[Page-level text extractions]
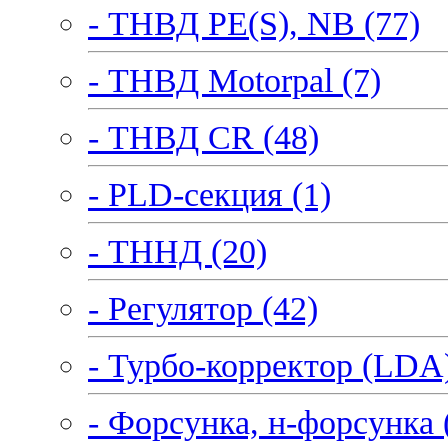
- ТНВД PE(S), NB (77)
- ТНВД Motorpal (7)
- ТНВД CR (48)
- PLD-секция (1)
- ТННД (20)
- Регулятор (42)
- Турбо-корректор (LDA)
- Форсунка, н-форсунка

> **Directions**: When copying the records above, please match them exactly but leave out all pictures.

> **Response**:
- ТНВД PE(S), NB (77)
- ТНВД Motorpal (7)
- ТНВД CR (48)
- PLD-секция (1)
- ТННД (20)
- Регулятор (42)
- Турбо-корректор (LDA)
- Форсунка, н-форсунка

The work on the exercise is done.